Overview

Irinotecan in Treating Children With Refractory or Progressive Solid Tumors

Status:
Completed

Trial end date:
2005-01-01

Target enrollment:
0

Participant gender:
All

Summary

RATIONALE: Drugs used in chemotherapy use different ways to stop tumor cells from dividing so they stop growing or die.
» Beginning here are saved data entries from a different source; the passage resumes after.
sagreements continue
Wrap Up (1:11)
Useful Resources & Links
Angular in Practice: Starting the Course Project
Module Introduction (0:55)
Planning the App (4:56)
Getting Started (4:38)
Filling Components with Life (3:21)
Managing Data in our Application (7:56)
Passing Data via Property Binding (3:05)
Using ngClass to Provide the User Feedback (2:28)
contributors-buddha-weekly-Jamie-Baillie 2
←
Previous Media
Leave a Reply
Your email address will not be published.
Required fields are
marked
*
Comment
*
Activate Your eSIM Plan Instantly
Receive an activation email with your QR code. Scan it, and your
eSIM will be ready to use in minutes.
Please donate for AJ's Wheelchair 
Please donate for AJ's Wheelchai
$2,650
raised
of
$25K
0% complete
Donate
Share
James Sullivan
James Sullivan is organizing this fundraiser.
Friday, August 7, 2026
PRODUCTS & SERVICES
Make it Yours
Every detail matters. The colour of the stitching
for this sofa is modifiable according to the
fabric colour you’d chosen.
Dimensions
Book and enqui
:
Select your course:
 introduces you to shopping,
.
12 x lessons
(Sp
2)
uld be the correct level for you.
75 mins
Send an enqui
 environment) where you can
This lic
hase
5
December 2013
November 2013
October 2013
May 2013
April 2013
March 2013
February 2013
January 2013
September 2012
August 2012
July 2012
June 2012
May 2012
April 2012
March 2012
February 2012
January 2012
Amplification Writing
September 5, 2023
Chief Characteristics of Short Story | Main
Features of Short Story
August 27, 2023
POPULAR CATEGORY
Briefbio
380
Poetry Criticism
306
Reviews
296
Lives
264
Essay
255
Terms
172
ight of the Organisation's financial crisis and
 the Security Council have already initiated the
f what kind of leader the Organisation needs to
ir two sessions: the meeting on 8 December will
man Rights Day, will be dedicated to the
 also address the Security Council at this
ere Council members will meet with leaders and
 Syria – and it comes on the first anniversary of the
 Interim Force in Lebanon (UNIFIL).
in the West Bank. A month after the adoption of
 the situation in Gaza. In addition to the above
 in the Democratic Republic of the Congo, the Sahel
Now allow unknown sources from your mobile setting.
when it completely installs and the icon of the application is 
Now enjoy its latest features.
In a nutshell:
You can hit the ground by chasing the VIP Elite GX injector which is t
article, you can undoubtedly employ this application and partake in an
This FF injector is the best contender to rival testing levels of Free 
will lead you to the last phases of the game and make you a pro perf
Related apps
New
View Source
PURPOSE: Phase I trial to study the effectiveness of irinotecan in treating children who have refractory or progressive solid tumors.

Phase:

Phase 1

Accepts Healthy Volunteers?

Details

Lead Sponsor:

Texas Children's Cancer Center

Treatments:

Camptothecin
Irinotecan

Criteria

DISEASE CHARACTERISTICS:

- Histologically or cytologically confirmed solid tumor refractory to standard therapy
or for which no known effective therapy exists

- Brain tumors eligible

- Histologic verification waived for brain stem gliomas

- Evaluable disease

- No bone marrow involvement

PATIENT CHARACTERISTICS:

Age:

- 1 to 21

Performance status:

- Karnofsky 50-100% (over age 10)

- Lansky 50-100% (age 10 and under)

Life expectancy:

- At least 8 weeks

Hematopoietic:

- Absolute neutrophil count at least 1,500/mm^3

- Platelet count at least 100,000/mm^3

- Hemoglobin at least 8 g/dL

Hepatic:

- Bilirubin less than 1.5 mg/dL

- SGPT less than 5 times normal

Renal:

- Creatinine normal OR

- Glomerular filtration rate at least 70 mL/min

Other:

- No uncontrolled infection

- Not pregnant or nursing

- Negative pregnancy test

- Fertile patients must use effective contraception during and for 6 months after study

PRIOR CONCURRENT THERAPY:

Biologic therapy:

- At least 6 months since prior autologous bone marrow transplantation (BMT) (not
including stem cell rescue after high-dose chemotherapy)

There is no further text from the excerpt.